DATASET ENTRIES:
++++++++++

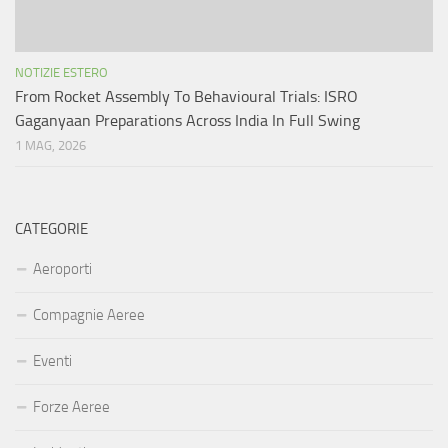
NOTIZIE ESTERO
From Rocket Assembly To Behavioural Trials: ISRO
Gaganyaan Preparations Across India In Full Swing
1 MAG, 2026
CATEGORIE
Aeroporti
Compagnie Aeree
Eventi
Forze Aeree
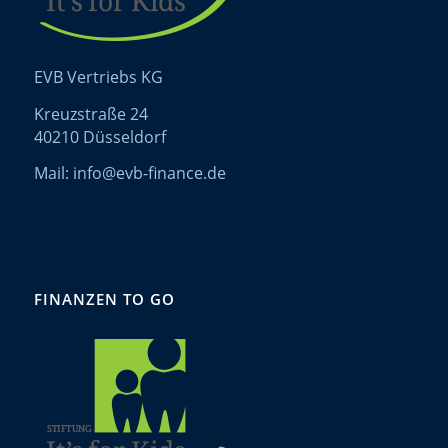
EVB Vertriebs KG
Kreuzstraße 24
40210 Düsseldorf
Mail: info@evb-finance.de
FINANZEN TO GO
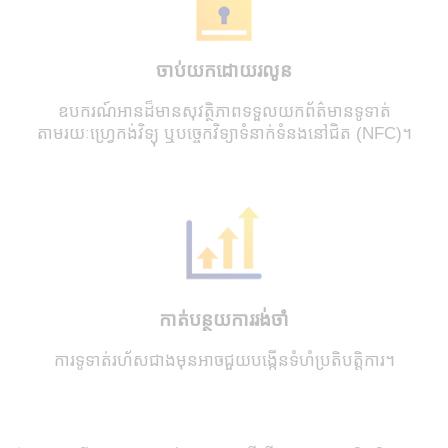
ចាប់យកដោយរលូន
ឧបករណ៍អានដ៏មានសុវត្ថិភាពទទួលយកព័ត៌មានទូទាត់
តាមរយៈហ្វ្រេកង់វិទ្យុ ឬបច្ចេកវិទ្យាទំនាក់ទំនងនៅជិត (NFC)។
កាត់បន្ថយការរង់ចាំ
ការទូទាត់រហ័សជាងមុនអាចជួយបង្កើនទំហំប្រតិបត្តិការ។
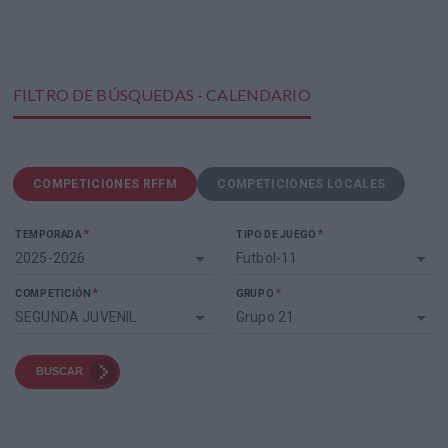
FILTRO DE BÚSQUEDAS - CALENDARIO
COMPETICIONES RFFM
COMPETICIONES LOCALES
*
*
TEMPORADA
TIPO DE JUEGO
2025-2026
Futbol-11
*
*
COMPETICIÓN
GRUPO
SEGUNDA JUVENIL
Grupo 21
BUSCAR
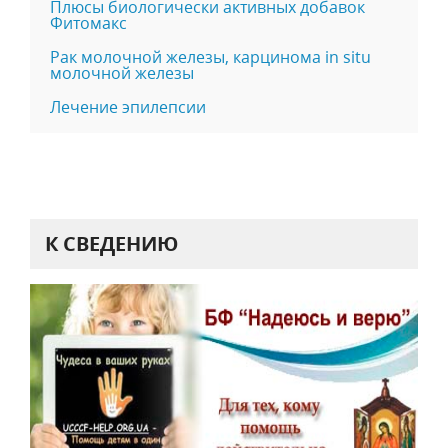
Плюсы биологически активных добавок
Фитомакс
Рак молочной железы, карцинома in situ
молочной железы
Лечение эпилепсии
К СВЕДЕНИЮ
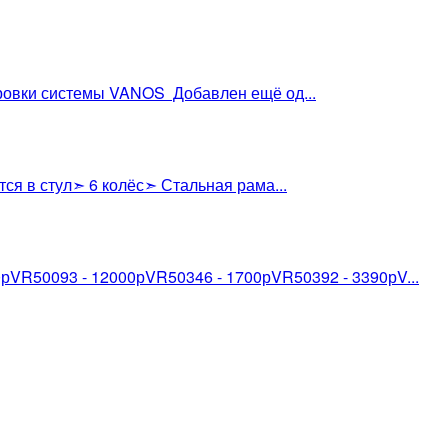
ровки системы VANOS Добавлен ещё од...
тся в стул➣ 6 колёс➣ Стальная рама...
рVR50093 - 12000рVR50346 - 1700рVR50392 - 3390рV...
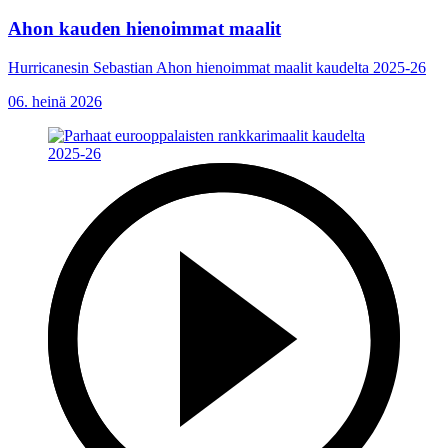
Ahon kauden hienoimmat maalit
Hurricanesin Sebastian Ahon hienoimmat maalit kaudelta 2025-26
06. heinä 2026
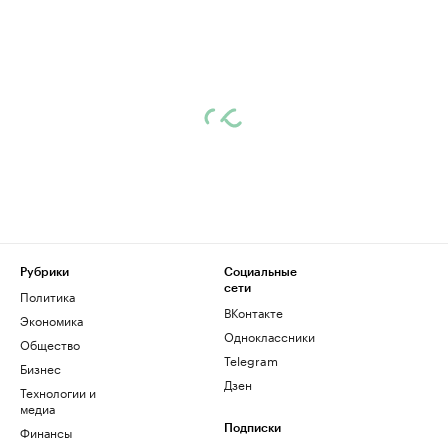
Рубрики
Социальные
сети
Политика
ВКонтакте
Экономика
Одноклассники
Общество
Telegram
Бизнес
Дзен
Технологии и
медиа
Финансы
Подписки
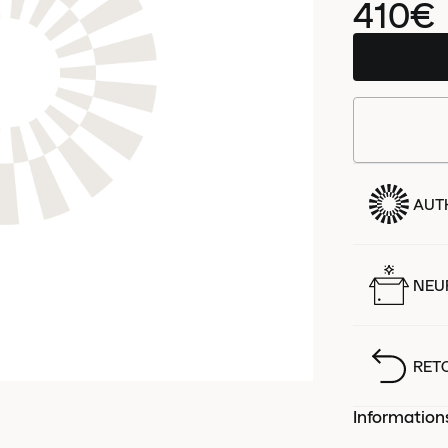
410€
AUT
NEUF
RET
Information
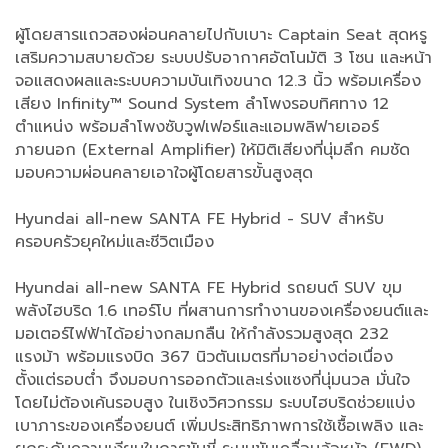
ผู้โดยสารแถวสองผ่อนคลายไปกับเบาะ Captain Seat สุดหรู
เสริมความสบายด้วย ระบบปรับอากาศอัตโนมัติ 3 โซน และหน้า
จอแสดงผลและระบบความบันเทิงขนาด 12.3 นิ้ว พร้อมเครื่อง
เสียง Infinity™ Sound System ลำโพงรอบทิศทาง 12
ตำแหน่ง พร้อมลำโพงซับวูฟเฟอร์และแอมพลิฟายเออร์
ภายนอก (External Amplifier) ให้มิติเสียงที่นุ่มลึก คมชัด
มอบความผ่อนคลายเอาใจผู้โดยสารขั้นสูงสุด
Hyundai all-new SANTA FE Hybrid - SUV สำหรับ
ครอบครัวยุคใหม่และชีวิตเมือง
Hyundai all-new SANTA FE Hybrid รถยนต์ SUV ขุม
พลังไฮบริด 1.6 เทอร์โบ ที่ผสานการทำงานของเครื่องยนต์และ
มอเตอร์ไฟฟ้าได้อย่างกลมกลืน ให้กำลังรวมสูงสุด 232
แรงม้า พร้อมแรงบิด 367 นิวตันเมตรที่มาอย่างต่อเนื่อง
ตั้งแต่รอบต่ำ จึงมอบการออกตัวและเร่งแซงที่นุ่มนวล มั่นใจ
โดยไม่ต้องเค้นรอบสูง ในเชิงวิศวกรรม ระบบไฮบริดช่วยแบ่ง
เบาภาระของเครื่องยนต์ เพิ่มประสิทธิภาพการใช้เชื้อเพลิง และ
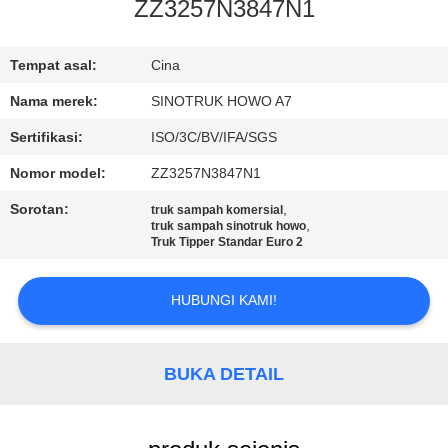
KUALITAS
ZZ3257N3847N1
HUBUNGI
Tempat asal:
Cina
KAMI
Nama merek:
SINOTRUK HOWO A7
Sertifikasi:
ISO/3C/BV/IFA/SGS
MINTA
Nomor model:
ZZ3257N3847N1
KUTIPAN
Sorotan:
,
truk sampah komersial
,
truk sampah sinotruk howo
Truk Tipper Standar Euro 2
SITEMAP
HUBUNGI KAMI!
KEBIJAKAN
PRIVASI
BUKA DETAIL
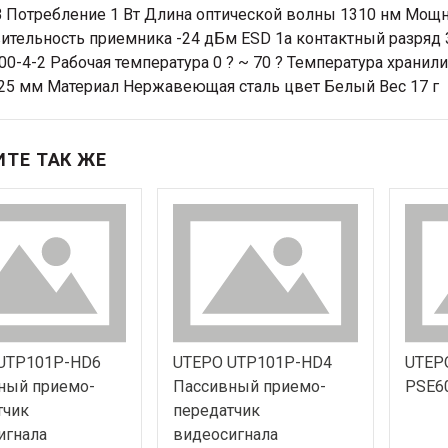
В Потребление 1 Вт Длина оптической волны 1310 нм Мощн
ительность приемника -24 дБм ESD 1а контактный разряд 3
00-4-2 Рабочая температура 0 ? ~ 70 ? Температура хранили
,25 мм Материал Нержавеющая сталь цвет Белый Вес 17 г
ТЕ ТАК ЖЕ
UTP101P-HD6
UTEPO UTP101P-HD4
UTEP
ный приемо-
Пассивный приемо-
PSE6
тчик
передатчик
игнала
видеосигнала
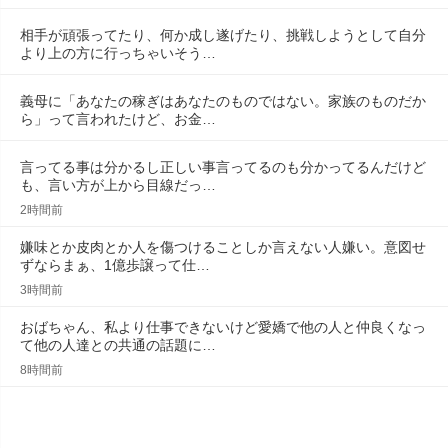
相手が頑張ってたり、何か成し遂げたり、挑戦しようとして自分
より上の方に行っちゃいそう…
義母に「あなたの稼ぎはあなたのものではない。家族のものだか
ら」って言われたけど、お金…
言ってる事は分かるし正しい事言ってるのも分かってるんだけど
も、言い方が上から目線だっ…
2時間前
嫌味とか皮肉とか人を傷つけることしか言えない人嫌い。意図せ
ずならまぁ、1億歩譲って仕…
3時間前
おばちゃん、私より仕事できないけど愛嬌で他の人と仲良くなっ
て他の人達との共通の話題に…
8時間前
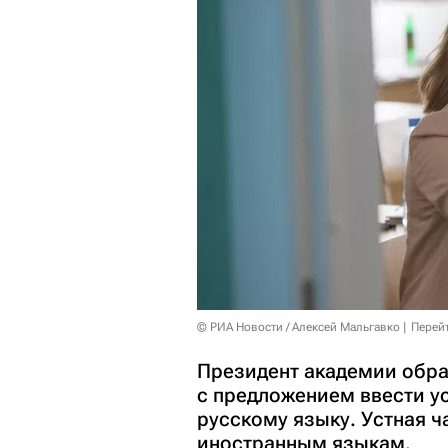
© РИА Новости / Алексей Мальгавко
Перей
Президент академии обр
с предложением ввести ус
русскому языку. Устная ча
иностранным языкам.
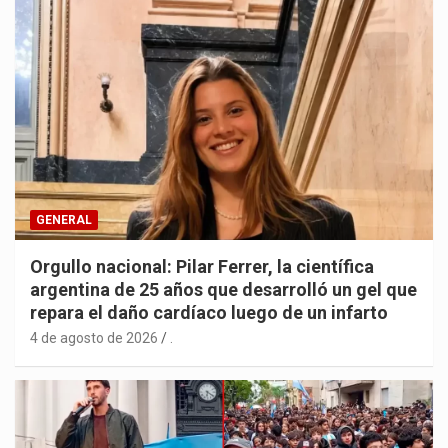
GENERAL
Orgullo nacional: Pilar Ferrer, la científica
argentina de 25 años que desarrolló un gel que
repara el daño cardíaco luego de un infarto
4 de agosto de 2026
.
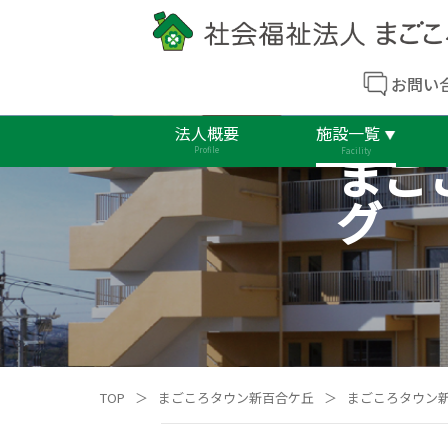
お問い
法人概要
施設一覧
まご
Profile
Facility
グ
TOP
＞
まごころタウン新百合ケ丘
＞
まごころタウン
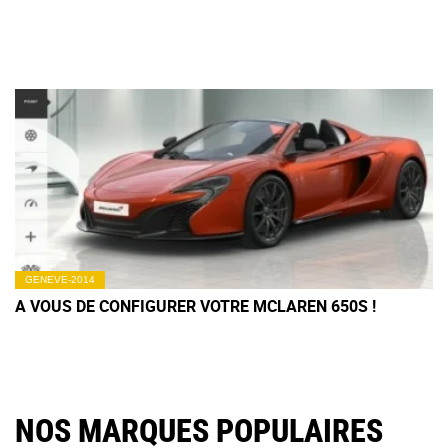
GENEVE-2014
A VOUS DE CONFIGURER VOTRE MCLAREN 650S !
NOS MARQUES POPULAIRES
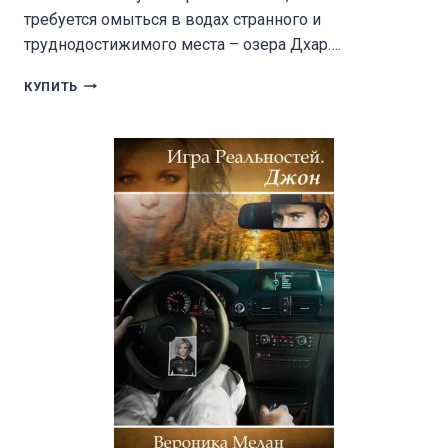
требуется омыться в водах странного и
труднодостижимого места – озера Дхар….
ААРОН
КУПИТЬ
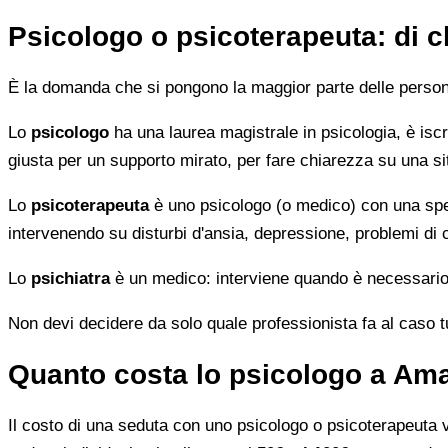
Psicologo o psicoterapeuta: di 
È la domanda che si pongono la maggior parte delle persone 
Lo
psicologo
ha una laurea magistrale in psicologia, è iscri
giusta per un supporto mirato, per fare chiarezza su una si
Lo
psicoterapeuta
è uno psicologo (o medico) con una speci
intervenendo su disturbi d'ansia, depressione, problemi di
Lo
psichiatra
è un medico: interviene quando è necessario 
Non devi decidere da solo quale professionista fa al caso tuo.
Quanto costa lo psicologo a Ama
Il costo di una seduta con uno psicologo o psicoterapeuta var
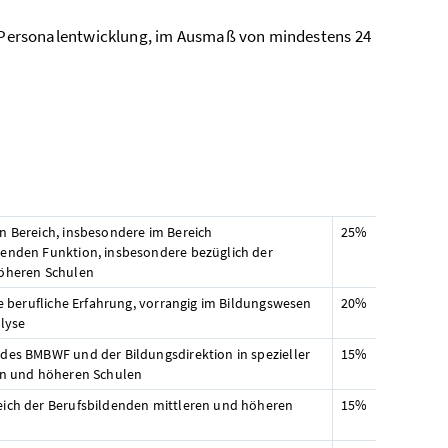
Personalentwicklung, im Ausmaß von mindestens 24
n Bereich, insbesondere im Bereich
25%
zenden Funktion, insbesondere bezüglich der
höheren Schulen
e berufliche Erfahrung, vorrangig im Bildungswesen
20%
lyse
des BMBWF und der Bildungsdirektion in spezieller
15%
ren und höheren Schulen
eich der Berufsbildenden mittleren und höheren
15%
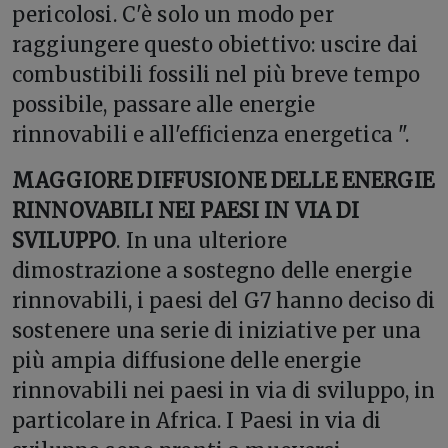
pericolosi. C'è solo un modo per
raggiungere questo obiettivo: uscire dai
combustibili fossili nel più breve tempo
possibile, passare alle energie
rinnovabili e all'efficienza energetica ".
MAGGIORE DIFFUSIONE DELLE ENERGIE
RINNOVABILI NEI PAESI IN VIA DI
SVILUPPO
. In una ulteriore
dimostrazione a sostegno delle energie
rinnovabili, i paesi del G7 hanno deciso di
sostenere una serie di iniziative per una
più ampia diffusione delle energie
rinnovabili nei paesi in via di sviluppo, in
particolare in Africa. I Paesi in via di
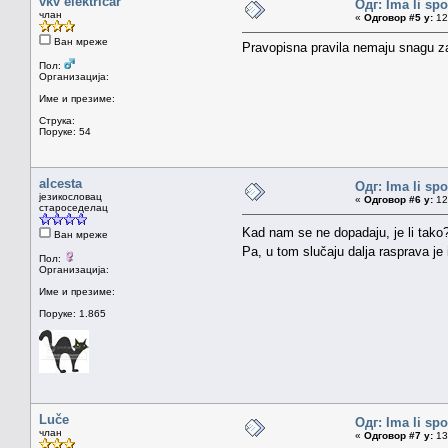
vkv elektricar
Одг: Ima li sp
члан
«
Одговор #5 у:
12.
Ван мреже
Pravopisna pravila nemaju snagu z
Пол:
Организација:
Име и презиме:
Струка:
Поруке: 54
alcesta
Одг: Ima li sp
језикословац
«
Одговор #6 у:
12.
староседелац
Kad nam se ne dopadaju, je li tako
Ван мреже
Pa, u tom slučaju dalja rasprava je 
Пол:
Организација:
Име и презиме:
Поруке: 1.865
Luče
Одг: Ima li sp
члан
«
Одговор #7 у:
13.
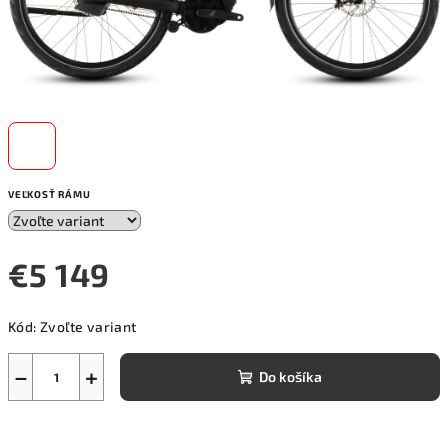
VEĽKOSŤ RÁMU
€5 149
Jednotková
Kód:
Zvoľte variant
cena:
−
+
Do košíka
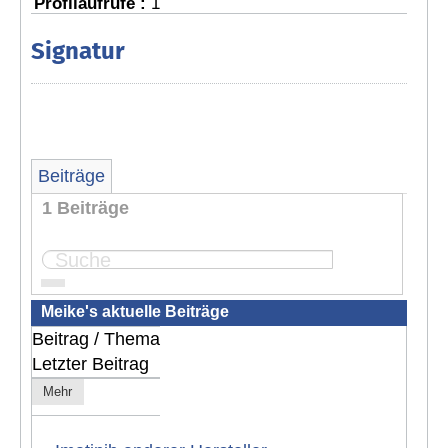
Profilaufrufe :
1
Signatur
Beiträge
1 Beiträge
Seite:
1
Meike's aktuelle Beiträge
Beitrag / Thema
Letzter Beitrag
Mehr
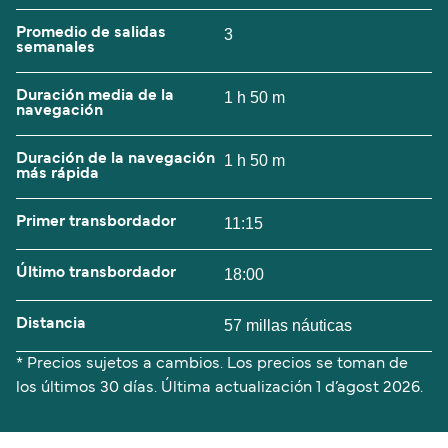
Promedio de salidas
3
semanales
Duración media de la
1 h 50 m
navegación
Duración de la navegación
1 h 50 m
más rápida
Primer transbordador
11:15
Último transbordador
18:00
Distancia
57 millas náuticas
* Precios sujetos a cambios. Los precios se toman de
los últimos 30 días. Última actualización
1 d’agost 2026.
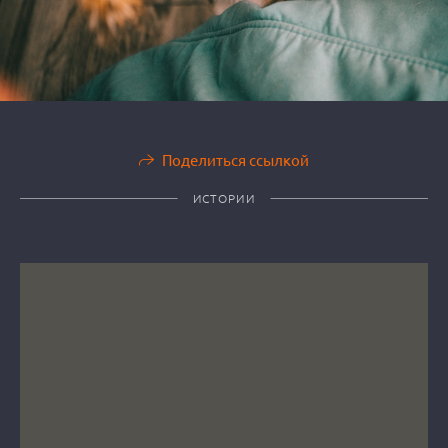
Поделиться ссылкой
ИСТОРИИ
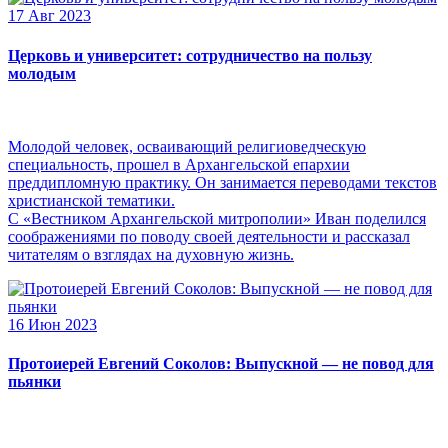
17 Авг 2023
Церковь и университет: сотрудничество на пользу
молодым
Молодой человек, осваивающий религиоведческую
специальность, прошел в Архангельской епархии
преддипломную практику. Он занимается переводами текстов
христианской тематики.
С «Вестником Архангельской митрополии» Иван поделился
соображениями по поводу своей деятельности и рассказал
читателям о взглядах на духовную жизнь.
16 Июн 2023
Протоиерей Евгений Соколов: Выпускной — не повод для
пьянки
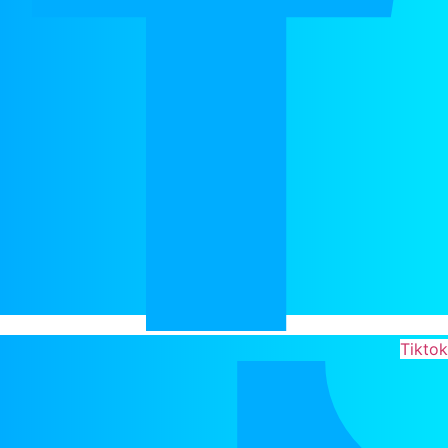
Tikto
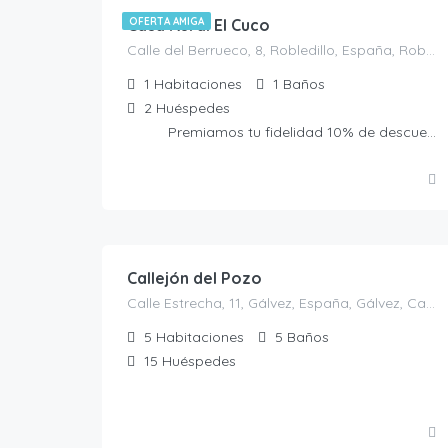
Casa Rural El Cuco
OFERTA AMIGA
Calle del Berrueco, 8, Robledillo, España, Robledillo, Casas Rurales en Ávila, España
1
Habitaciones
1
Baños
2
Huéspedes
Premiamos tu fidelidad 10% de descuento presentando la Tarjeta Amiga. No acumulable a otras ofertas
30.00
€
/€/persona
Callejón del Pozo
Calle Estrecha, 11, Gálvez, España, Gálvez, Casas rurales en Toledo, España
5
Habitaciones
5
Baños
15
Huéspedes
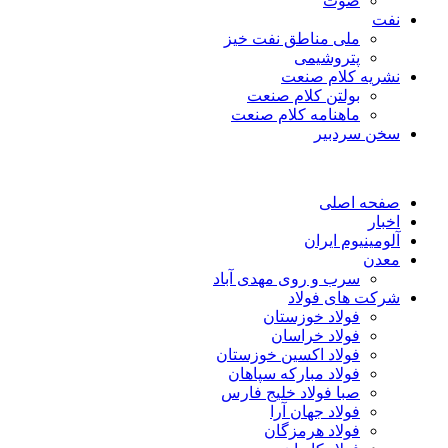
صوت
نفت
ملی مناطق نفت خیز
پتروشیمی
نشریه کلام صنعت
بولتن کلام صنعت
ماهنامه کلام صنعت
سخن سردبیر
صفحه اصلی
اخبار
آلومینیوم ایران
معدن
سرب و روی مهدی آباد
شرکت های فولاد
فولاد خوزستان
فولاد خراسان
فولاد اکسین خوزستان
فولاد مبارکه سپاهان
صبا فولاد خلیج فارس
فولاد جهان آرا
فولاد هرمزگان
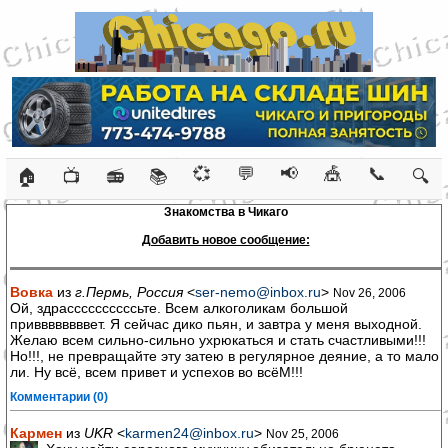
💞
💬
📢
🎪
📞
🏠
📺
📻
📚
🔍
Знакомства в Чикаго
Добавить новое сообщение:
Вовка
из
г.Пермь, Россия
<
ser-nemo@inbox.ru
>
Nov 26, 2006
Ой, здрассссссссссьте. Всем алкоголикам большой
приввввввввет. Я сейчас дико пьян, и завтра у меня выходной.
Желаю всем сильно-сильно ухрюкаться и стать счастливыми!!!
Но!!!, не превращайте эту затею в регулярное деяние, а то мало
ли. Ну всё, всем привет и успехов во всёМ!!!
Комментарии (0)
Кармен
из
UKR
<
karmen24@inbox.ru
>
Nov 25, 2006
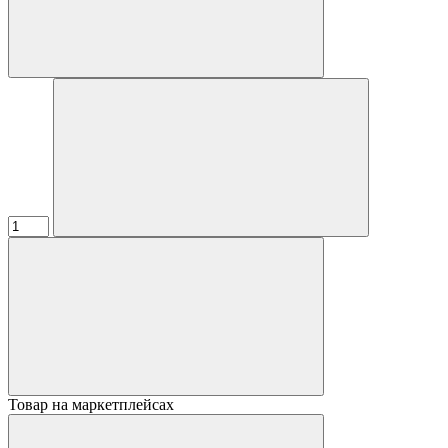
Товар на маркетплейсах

++++++++++

WORK INSTRUCTIONS: For the listing above, state the number of lines that contain the word "psicoterapeuta" and nothing more.

RESPONSE TO THE EXERCISE: 3